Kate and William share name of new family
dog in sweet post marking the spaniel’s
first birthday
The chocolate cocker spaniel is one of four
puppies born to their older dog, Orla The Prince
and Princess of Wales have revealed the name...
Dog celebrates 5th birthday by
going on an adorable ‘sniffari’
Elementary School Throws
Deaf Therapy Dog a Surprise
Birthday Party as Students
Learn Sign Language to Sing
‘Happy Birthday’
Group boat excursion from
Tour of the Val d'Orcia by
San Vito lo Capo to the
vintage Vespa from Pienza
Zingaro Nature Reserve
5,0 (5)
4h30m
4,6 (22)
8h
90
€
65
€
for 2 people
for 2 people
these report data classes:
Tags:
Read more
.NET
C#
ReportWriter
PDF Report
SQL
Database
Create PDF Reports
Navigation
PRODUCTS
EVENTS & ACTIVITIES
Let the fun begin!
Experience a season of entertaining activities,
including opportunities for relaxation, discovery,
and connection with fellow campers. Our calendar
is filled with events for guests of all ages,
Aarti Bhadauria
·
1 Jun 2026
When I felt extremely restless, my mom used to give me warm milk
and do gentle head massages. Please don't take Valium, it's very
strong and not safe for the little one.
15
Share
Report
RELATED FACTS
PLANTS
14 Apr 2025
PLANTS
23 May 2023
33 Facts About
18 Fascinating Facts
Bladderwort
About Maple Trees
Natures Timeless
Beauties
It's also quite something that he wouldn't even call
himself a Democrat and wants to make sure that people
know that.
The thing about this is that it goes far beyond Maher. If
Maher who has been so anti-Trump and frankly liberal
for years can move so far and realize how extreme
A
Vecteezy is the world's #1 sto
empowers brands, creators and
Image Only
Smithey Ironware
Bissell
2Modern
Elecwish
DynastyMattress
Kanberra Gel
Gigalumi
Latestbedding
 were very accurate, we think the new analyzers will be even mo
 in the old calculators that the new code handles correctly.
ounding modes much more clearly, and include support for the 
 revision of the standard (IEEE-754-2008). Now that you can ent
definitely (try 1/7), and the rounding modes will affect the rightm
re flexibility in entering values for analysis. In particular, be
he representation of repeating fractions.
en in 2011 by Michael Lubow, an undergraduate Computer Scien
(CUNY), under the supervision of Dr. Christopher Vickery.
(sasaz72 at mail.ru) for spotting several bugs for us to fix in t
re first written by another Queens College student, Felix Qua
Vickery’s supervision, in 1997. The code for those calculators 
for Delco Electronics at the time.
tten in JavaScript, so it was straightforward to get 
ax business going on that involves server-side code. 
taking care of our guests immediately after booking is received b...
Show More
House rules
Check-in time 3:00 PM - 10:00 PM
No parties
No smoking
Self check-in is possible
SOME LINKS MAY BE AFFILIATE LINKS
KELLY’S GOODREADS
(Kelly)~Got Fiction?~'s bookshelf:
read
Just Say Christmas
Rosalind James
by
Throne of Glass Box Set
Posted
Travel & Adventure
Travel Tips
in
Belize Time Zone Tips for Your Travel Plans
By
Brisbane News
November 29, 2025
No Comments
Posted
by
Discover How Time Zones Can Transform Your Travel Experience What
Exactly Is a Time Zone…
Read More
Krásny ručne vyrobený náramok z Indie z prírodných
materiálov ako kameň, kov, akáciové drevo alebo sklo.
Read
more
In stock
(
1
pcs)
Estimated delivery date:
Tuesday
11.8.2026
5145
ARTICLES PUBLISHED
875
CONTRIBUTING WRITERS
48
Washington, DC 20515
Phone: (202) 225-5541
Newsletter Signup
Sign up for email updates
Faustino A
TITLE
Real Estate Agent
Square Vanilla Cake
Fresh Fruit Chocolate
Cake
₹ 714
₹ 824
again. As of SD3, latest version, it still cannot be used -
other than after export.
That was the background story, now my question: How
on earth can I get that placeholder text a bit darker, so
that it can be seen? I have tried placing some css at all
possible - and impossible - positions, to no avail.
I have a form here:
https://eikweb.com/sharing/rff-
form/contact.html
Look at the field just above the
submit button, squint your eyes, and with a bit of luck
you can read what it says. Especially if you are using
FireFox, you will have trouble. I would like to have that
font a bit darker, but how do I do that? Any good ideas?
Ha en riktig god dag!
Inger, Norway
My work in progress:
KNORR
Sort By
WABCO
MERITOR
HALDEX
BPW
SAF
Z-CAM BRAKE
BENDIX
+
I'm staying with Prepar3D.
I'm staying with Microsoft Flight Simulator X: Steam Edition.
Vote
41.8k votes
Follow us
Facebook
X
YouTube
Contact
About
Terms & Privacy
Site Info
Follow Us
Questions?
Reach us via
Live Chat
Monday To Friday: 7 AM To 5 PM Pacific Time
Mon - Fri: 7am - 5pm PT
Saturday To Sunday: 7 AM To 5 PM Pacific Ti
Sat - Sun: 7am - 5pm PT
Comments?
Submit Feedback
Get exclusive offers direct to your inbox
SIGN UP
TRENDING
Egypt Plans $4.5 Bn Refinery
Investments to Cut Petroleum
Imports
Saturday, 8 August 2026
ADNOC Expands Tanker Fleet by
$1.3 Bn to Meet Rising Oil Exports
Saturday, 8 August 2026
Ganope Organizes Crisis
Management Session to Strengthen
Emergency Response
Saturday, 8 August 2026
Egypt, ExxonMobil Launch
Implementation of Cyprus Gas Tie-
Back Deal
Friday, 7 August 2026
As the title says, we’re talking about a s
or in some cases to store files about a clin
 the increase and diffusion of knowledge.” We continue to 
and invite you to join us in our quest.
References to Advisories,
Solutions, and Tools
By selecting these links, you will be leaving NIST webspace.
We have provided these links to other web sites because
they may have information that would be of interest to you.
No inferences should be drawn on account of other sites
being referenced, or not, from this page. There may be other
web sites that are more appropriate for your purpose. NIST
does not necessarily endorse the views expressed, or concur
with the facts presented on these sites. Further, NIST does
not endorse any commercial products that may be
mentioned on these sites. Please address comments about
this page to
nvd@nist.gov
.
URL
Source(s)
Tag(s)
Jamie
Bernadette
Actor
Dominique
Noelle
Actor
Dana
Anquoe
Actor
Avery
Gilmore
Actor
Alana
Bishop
———
--- TASK TO COMPLETE ---
Please return the span of lines above that opens with the one containing "Egypt Plans $4.5 Bn Refinery" and closes with the final line, both included, exactly as written and nothing more.

--- WORKED SOLUTION ---
Egypt Plans $4.5 Bn Refinery
Investments to Cut Petroleum
Imports
Saturday, 8 August 2026
ADNOC Expands Tanker Fleet by
$1.3 Bn to Meet Rising Oil Exports
Saturday, 8 August 2026
Ganope Organizes Crisis
Management Session to Strengthen
Emergency Response
Saturday, 8 August 2026
Egypt, ExxonMobil Launch
Implementation of Cyprus Gas Tie-
Back Deal
Friday, 7 August 2026
As the title says, we’re talking about a s
or in some cases to store files about a clin
 the increase and diffusion of knowledge.” We continue to 
and invite you to join us in our quest.
References to Advisories,
Solutions, and Tools
By selecting these links, you will be leaving NIST webspace.
We have provided these links to other web sites because
they may have information that would be of interest to you.
No inferences should be drawn on account of other sites
being referenced, or not, from this page. There may be other
web sites that are more appropriate for your purpose. NIST
does not necessarily endorse the views expressed, or concur
with the facts presented on these sites. Further, NIST does
not endorse any commercial products that may be
mentioned on these sites. Please address comments about
this page to
nvd@nist.gov
.
URL
Source(s)
Tag(s)
Jamie
Bernadette
Actor
Dominique
Noelle
Actor
Dana
Anquoe
Actor
Avery
Gilmore
Actor
Alana
Bishop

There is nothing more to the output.